# [PROBLEM STATEMENT]
Return all lines of the records that contain the word "from".

───── INPUT MATERIAL ─────

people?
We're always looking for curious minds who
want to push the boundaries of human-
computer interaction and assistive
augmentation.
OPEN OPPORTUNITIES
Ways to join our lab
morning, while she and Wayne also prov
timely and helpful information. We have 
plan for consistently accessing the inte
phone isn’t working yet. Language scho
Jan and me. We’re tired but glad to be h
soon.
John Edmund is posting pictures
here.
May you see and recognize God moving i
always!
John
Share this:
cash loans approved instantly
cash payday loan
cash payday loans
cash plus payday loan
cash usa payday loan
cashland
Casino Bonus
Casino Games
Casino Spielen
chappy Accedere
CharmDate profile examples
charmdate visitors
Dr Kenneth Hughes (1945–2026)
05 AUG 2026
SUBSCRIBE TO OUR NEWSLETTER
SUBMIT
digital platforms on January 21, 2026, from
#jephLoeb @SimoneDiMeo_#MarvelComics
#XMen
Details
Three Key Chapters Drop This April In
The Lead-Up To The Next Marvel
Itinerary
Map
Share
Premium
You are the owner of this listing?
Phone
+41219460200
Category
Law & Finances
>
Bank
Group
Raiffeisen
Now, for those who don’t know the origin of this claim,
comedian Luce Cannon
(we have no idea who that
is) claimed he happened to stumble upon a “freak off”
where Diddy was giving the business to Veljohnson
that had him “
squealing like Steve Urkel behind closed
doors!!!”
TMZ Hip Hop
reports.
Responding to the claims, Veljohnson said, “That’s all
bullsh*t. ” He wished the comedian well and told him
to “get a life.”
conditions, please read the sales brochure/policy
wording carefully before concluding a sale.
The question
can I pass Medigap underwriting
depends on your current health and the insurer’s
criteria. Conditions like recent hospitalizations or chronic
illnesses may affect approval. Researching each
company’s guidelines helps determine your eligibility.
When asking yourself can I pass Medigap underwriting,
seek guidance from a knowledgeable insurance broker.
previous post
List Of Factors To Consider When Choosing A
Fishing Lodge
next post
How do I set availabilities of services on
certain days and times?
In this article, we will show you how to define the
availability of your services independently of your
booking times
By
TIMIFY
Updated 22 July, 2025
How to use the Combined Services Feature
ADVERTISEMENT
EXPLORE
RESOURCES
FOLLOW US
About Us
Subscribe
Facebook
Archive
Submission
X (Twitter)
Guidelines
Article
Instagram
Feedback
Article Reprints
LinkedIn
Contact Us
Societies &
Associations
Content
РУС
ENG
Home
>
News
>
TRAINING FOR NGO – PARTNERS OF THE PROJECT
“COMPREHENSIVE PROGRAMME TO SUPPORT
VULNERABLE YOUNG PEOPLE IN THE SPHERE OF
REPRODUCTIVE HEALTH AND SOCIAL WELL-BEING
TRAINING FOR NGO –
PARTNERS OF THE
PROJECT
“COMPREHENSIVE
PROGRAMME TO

─────

# [OUTPUT FOR THIS EXERCISE]
digital platforms on January 21, 2026, from
seek guidance from a knowledgeable insurance broker.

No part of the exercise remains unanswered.